(Editor’s Note: Each month, the experts at Ravenwood Health write a post about an aspect of mental health. Brittain Paul kicks off 2019’s #MentalHealthMatters with some sage advice about how families can develop healthy habits regarding their electronic devices. This column is especially helpful after the holidays, when many people give and receive electronics.)
With the passing of the holidays I am sure many of our teens—and even younger kids—were given electronics from Santa. While they are likely still excited and thankful for their gifts, it is up to parents and caregivers to make sure these gifts do not go on to create long-term problems.
Today, teens are already more anxious and depressed than they were just 10 years ago. Teens face unique challenges different than what many of us as kids had to face. With the rise in mental health symptoms, which also includes suicide, we need to look at all the factors, which could be contributing to this ever increasing concern.
Too much screen time raises the risk of obesity, interferes with social activities, family time, and decreased connectedness with others, taking an overall toll on a youth’s mental health.
Strategies to manage your family’s screen time*
Make screen time a privilege. Just because they now have a phone, does not mean they are entitled to use it all the time. Homework, chores, and family time still need to be a priority.
Role model healthy habits. We all can get caught up in screen time. Practice what you preach.
Multitasking does not work. We all think we are able to do this better than we actually do and it prevents us from being “present” fully when in conversations.

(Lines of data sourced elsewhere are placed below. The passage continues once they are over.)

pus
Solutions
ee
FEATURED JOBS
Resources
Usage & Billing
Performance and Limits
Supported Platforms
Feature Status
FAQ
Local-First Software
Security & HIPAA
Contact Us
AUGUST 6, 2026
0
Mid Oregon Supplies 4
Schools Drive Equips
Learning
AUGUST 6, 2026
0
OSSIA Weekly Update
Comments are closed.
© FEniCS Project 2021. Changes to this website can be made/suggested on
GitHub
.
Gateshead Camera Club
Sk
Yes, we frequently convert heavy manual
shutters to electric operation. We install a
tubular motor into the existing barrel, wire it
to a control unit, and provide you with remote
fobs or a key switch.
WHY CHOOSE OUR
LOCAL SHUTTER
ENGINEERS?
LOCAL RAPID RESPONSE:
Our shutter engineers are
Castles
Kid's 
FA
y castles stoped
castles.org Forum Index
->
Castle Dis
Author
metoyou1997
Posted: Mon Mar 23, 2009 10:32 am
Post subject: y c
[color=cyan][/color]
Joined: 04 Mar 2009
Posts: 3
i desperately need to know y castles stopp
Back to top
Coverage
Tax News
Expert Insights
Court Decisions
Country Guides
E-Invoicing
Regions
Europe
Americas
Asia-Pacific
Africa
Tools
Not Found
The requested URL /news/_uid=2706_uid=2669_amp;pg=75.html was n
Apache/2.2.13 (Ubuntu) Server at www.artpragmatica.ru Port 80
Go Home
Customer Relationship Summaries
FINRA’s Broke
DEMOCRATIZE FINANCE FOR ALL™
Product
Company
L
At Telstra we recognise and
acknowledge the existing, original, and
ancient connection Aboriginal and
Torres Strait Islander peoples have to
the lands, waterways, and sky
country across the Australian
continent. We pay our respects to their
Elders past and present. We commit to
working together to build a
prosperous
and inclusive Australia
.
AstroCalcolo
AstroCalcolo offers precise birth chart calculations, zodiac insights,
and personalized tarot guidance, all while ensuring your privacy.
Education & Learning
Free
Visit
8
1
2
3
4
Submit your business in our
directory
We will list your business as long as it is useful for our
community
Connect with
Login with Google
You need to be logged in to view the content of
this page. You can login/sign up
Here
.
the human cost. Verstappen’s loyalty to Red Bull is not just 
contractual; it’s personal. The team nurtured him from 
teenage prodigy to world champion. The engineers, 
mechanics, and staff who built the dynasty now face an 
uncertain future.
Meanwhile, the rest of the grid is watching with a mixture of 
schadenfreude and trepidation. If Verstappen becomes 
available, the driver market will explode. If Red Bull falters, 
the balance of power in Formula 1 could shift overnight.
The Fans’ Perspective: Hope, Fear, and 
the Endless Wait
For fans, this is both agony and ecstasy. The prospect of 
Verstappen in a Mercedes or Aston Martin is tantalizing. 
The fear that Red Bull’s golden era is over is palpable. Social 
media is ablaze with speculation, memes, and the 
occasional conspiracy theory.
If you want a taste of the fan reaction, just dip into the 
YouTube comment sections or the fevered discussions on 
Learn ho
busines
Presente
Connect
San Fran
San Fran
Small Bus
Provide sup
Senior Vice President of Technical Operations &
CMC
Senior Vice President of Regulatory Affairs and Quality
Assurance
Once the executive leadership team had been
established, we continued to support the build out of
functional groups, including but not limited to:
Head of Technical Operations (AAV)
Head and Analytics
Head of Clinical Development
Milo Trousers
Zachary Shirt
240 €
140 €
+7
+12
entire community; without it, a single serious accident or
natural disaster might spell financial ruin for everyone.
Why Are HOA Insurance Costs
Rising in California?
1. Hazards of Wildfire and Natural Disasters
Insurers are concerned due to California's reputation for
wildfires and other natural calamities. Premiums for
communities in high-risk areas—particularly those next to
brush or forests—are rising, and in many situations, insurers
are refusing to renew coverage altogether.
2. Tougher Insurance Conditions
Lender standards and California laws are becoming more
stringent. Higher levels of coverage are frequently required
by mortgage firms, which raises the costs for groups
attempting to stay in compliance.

Establish clear screen-time expectations. One rule I have found most helpful is setting a time at night an hour before bed where all electronics have to be off and placed on the kitchen counter. This allows our kids’ brains to unwind from the images they see on their electronics before they need to fall asleep. Also, no electronics in the bedroom overnight. Getting interrupted by texts from friends or being worried about posts from social media greatly disrupts sleep patterns.
Encourage physical activity. Get up and move without the phone being glued to you.
Educate your teen about media. Even if your teen feels they already “know” everything, do not stop talking to them about the dangers. I find it helpful to share articles about real life experiences that have occurred to others.
Mealtimes should be sacred. All devices should be on silent and away from the table. Sometimes this can be the most precious non-distracting time you will share with them during the day. Make the most of it.
Create screen-free days. Enjoy a day here and there detoxing from your devices.
Even if you succeed in only a couple of these tips, you will go a long way with helping your teen and family. Being connected to others promotes good mental health. By practicing these tips, you will help yourself and your family enjoy meaningful connections with each other.
To help children embrace their emotions, read with them. I recommend Don’t Feed the WorryBug by Andi Green.
*Some of the information in this post is from Amy Morin’s “Verywell Family” article “Ten Strategies to Limit Your Teen’s Screen Time.”